* [What is being asked]:
Extract all lines in the data that contain the word "редакции".

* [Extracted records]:
▬▬▬▬▬▬▬▬▬▬
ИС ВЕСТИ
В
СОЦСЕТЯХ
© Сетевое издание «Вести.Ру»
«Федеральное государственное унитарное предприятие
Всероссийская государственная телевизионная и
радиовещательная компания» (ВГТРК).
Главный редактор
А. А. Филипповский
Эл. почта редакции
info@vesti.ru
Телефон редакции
▬▬▬▬▬▬▬▬▬▬
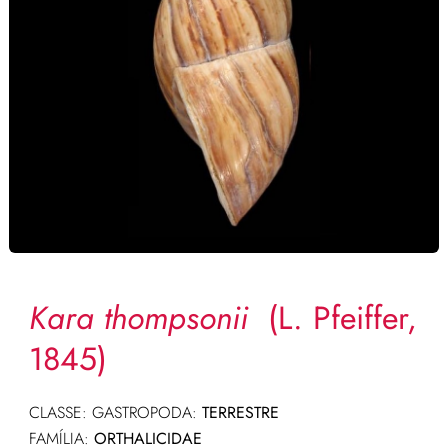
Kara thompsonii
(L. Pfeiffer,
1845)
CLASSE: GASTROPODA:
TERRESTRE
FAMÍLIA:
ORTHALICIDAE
▬▬▬▬▬▬▬▬▬▬
* [Task output]:
Эл. почта редакции
Телефон редакции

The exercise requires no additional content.